▼

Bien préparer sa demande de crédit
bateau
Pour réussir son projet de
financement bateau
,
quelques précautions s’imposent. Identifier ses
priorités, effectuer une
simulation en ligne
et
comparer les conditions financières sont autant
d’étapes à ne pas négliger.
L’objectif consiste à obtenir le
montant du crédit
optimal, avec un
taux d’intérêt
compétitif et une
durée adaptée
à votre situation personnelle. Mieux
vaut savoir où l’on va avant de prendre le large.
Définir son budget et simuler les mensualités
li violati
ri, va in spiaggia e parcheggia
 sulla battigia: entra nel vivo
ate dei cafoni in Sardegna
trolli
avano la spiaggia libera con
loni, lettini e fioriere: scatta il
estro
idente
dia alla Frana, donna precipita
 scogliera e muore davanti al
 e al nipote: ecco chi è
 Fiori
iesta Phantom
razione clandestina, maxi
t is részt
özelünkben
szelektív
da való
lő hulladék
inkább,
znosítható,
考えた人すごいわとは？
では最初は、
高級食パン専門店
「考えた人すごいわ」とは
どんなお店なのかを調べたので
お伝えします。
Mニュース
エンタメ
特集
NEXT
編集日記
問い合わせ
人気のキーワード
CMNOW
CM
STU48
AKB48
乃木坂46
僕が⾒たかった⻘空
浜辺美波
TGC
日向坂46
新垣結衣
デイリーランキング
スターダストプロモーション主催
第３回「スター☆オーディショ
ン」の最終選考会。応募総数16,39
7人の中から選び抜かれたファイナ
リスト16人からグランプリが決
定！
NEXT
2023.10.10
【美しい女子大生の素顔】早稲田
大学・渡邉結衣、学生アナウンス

▲

__The task__
Look through the material above for "crédit" and copy the lines that have it.

__Your response__
Bien préparer sa demande de crédit
montant du crédit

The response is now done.